Los matemáticos nos hemos dedicado desde antiguo a estudiar lo aleatorio, a través de la teoría de la probabilidad, y lo hemos hecho con tanto empeño, que nos atrevemos a afirmar que el azar no existe (título de un recomendable libro, de mi colega Fernando López Fidalgo). Todo es cuestión de precisar bien cuáles son los posibles resultados, contar cuáles de ellos son los que son favorables a nuestros intereses, y el resultado de dividir los casos favorables por los casos posibles nos dará la medida de la probabilidad de que algo ocurra. Es algo sencillo, pero que a veces produce resultados desconcertantes, como por ejemplo cuando analizamos alguna curiosa votación (hecho que, de vez en cuando, hasta puede convertirse en noticia política).

Veámoslo con un ejemplo sencillo, el de 4 personas que tienen que votar, eligiendo entre SI o NO (por simplificar, no permitimos votos en blanco o abstenciones). Comenzamos por hacer recuento de los posibles resultados:

  • 1 caso, que hubiera 4 votos SI (y 0 votos NO),
  • 1 caso, que hubiera 4 votos NO (y 0 votos SI),
  • 4 casos con 1 voto SI (y 3 votos NO) según quien de los 4 fuera ese votante del SI.
  • 4 casos con 1 voto NO (y 3 votos SI) según quien de los 4 fuera ese votante del NO.
  • 6 casos con 2 votos NO (y 2 votos SI), haciendo las posibles parejas entre las 4 personas (de los 2 síes y los 2 noes). Estos son los casos de empate.

Ahora que tenemos los 16 resultados posibles, calcular la probabilidad de un determinado resultado es fácil. ¿Cuál es la probabilidad de “no empatar”? Como hay 10 casos favorables a ese resultado (sumando los casos de 4 votos SI, 4 votos NO, 1 voto SI, 1 voto NO) la probabilidad de “no empatar” es 10/16=0,625. ¿Y cuál es la probabilidad de “empatar”? Aquí hay 6 casos favorables, luego será 6/16=0,375.

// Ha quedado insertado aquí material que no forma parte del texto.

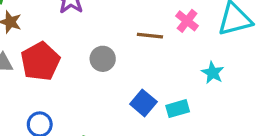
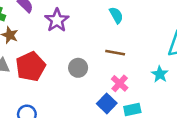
pink cross: (187, 21) -> (120, 83), moved
cyan star: (213, 73) -> (160, 74), moved

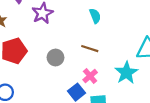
cyan star: (160, 74) -> (126, 73), size x1.5

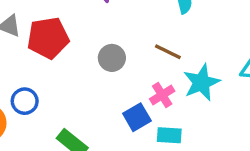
cyan star: (126, 73) -> (201, 82), moved

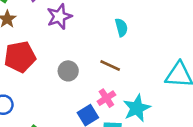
cyan star: (201, 82) -> (137, 108), moved

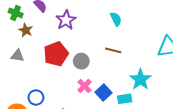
red pentagon: (20, 57) -> (56, 54), moved
pink cross: (106, 98) -> (84, 86), moved

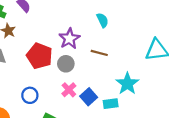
purple star: (66, 20) -> (69, 39), moved
red pentagon: (56, 54) -> (40, 56), turned -30
blue circle: (36, 98) -> (30, 95), moved

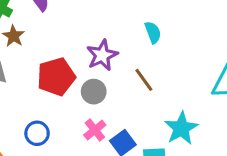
brown line: (99, 53) -> (144, 80), turned 35
red pentagon: (40, 56) -> (56, 77), turned 30

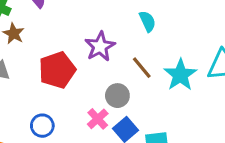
gray circle: (94, 92) -> (117, 96), moved
cyan star: (181, 128) -> (180, 75), moved

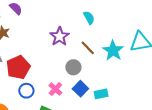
red pentagon: (57, 70) -> (18, 67), moved
pink cross: (98, 119) -> (55, 89), moved

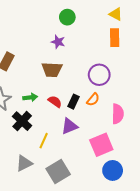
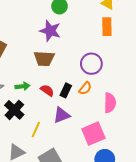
purple star: (58, 42) -> (50, 31), size x1.5

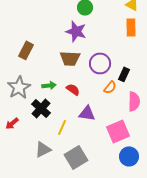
purple circle: (91, 64) -> (100, 63), moved
black rectangle: (66, 90) -> (124, 74), moved
purple triangle: (62, 115) -> (87, 113), turned 30

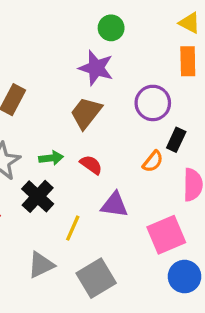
brown trapezoid: (70, 58) -> (86, 113), turned 125
purple circle: (100, 63) -> (153, 103), moved

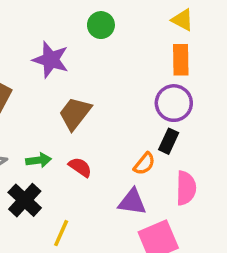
purple star: (96, 68) -> (51, 60), moved
purple circle: (153, 103) -> (174, 103), moved
purple triangle: (114, 205) -> (132, 202), moved

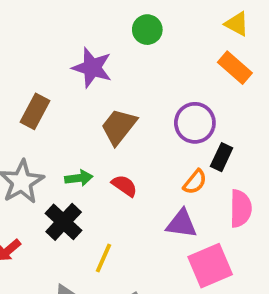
orange rectangle: (181, 60) -> (235, 68), turned -48
purple circle: (174, 103) -> (195, 123), moved

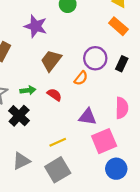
black rectangle: (222, 157) -> (122, 64), moved
orange semicircle: (195, 182) -> (81, 78), moved
yellow line: (104, 258) -> (58, 142), moved, turned 42

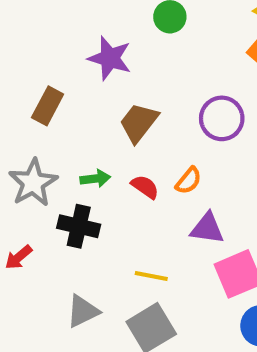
orange semicircle: (81, 78) -> (189, 181), moved
black cross: (19, 116) -> (79, 226), turned -30
yellow line: (58, 142) -> (151, 276), turned 35

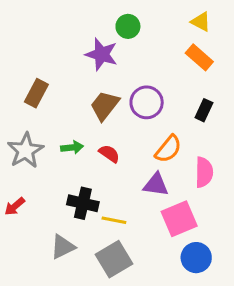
purple star: (110, 58) -> (102, 54), moved
purple circle: (222, 118) -> (147, 102), moved
orange semicircle: (189, 181) -> (168, 149), moved, size x1.4
black cross: (79, 226) -> (83, 203), moved

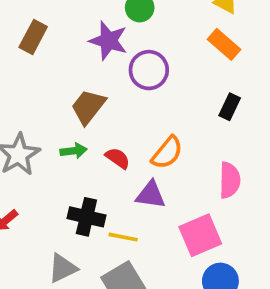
brown rectangle: (36, 93) -> (33, 37), moved
purple circle: (147, 102) -> (149, 70), moved
brown trapezoid: (105, 106) -> (88, 107), moved
orange semicircle: (168, 149) -> (167, 153), moved
purple triangle: (156, 185) -> (151, 195), moved

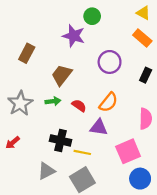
brown rectangle: (33, 37) -> (27, 53), moved
purple circle: (149, 70) -> (110, 62), moved

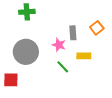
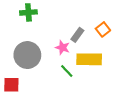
gray rectangle: (73, 33) -> (77, 35), turned 40
yellow rectangle: (84, 56) -> (89, 59), size x1.6

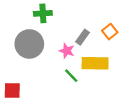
green cross: (28, 12) -> (43, 13), moved
gray circle: (27, 55) -> (29, 44), moved

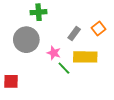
pink star: (67, 51) -> (54, 53), moved

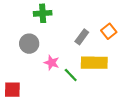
gray circle: (26, 40) -> (29, 44), size x0.7
pink star: (54, 53) -> (52, 63), moved

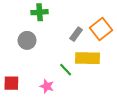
orange square: (109, 31) -> (101, 29), size x1.5
pink star: (52, 63) -> (47, 86), moved

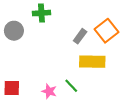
gray circle: (27, 40) -> (14, 31), moved
green line: (66, 70) -> (71, 86), moved

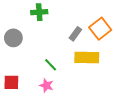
gray circle: (14, 31) -> (13, 38), moved
green line: (71, 86) -> (51, 65), moved

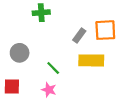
orange square: (100, 29) -> (105, 30), turned 35
gray circle: (13, 38) -> (20, 53), moved

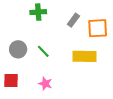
gray rectangle: (79, 35) -> (73, 20), moved
green line: (53, 68) -> (43, 51), moved

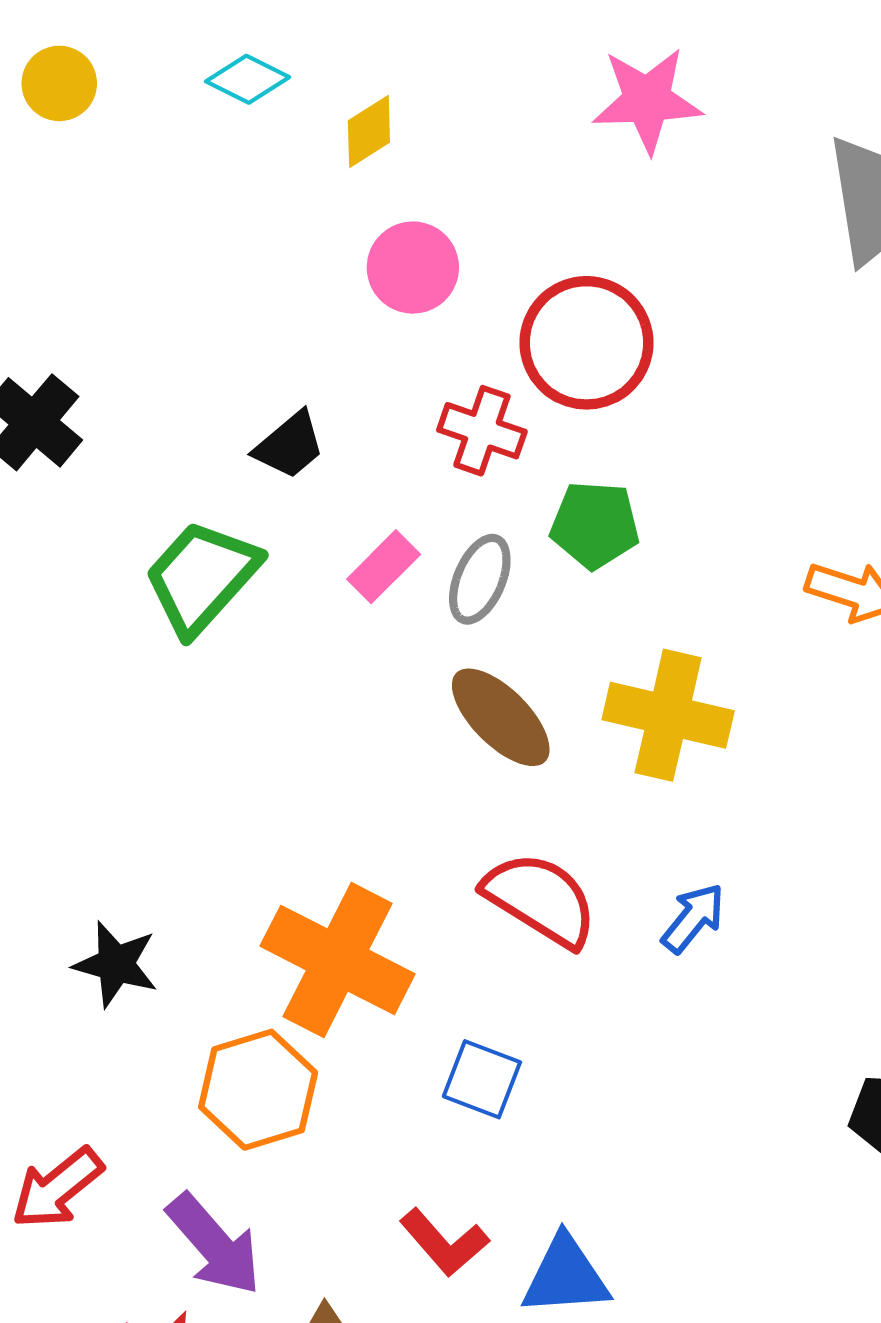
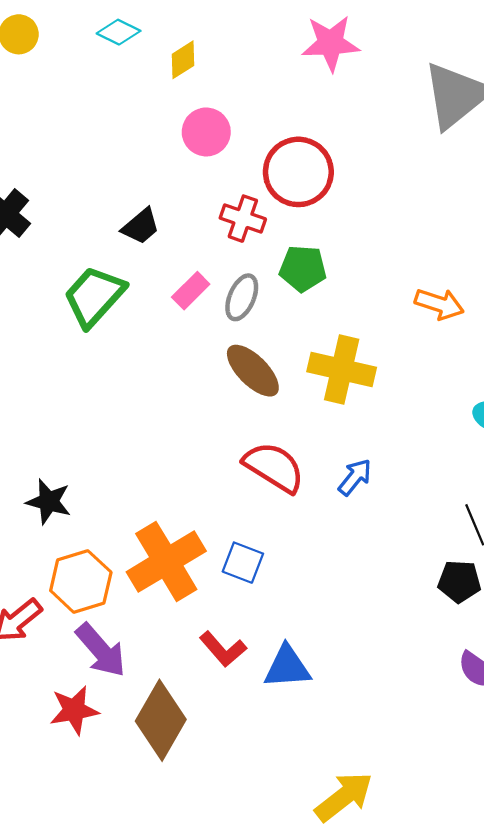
orange cross: (338, 960) -> (166, 561), moved, turned 32
orange hexagon: (258, 1090) -> (81, 581), moved

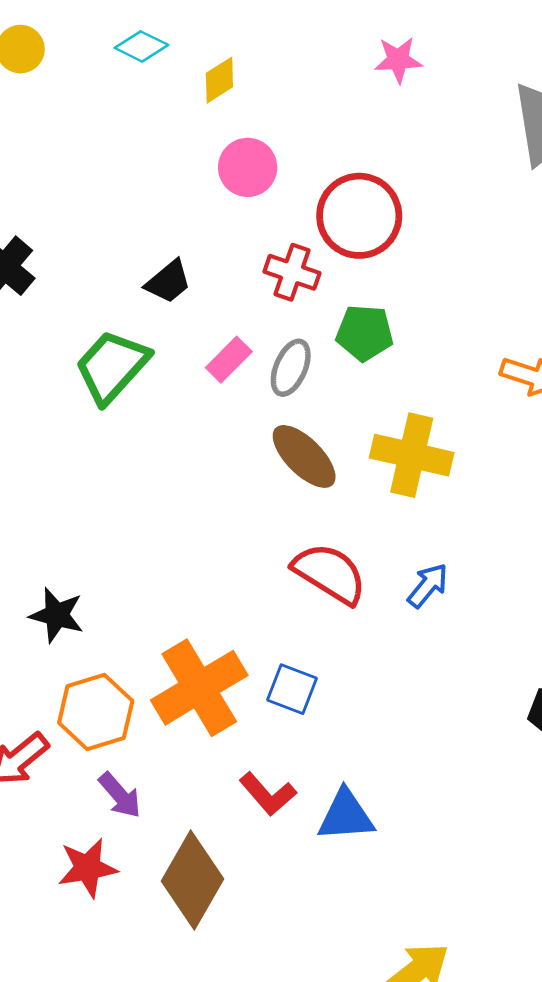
pink star: (331, 43) -> (398, 60), size x0.7
purple arrow: (101, 650) -> (120, 795), size x0.7

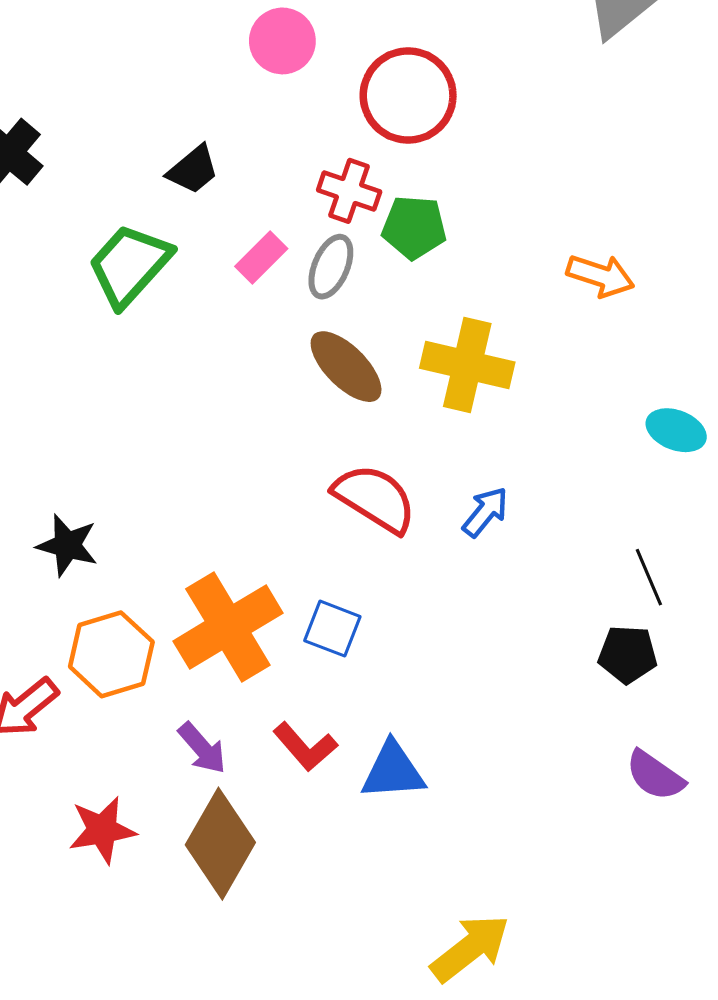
red cross: (292, 272) -> (349, 191), moved
purple arrow: (120, 795) -> (202, 748), moved

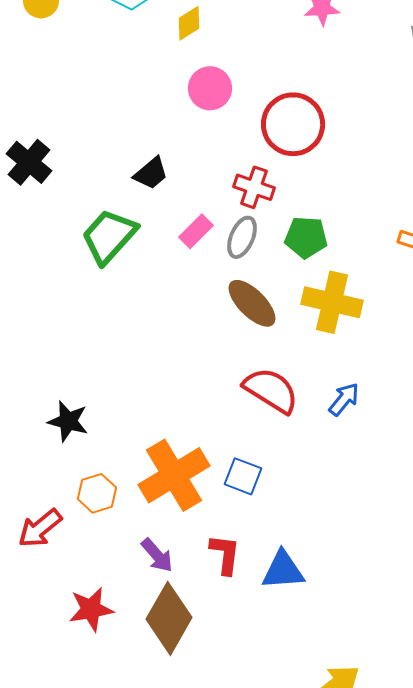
green pentagon: (414, 227) -> (306, 237), moved
orange hexagon: (111, 654) -> (97, 493), size x0.7
red L-shape: (305, 747) -> (225, 554), turned -132

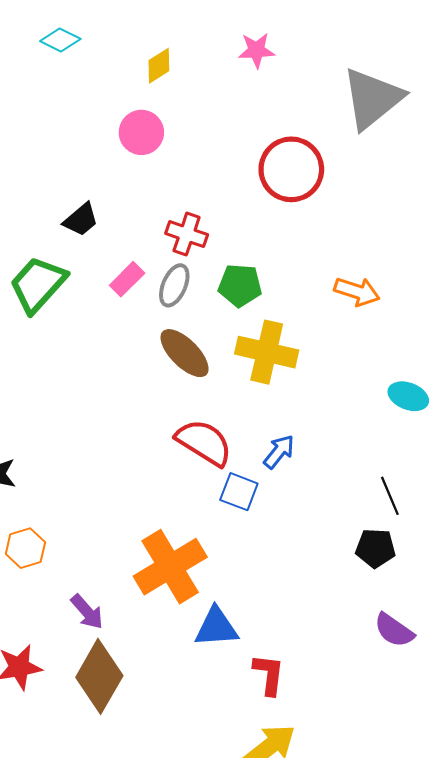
yellow diamond: (189, 23) -> (159, 66), moved
red circle: (293, 124) -> (291, 169), moved
orange cross: (174, 475) -> (170, 567), moved
blue square: (243, 476) -> (239, 492), moved
red L-shape: (225, 554) -> (269, 674), moved

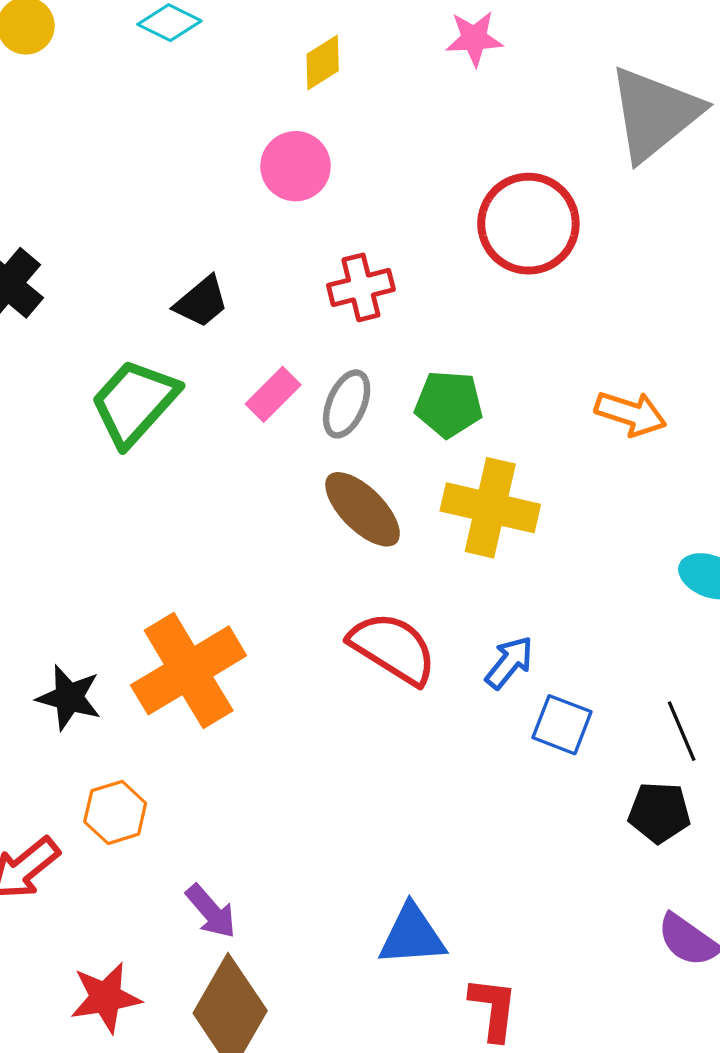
red cross: (187, 234) -> (361, 287), moved, turned -33
blue square: (239, 492) -> (562, 725), moved
orange cross: (170, 567) -> (189, 670), moved

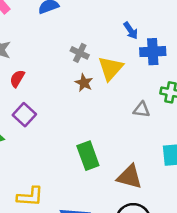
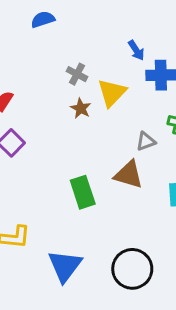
gray triangle: (142, 110) -> (146, 141), turned -30
brown triangle: (130, 177) -> (129, 175), moved

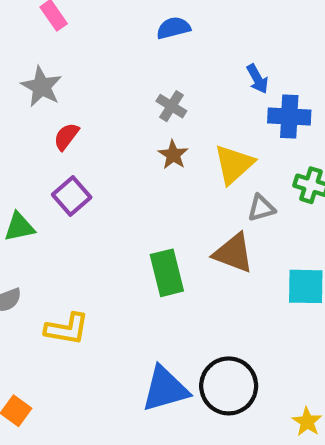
blue semicircle: (43, 19) -> (173, 28), moved
yellow triangle: (112, 93) -> (234, 164), moved
blue triangle: (65, 266) -> (165, 389), moved, turned 33

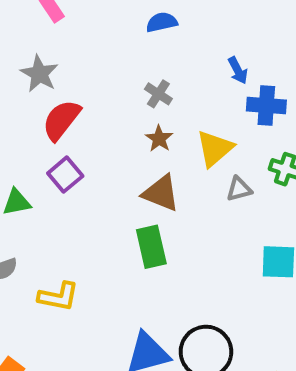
red semicircle: (66, 136) -> (61, 120), size x1.6
brown triangle: (233, 253) -> (161, 193), moved

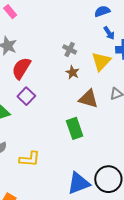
blue semicircle: (162, 22) -> (102, 11), moved
yellow triangle: (215, 148) -> (101, 61), moved
brown triangle: (161, 193) -> (88, 99), moved

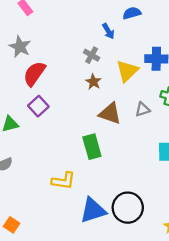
blue arrow: (109, 33) -> (108, 31), moved
yellow L-shape: (30, 159) -> (63, 181), moved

Conclusión, es más probable que el resultado de la votación sea “no empatar” que “empatar”. Hasta aquí, todo parece cuadrar con nuestra intuición. Pero déjenme que les haga otra pregunta más ¿Cuál es el resultado más probable? Aquí es cuestión de analizar la probabilidad de cada resultado posible por separado: “4 SI” y “4 NO” tienen la misma probabilidad, 1/16=0,0625, a su vez también coinciden en probabilidad “1 SI” y “1 NO”, 4/16=0,25, y nos queda el resultado “2 SI” que es igual que “2 NO”, que es lo que hemos denominado empate, que tiene probabilidad 6/16=0,375. ¡La más alta!

Desconcertante, pero cierto: analizados los casos uno a uno, empatar es el resultado más probable, sin que ello contradiga que el conjunto de resultados “no empatar” (que son varios casos juntos) sea más probable que “empatar”.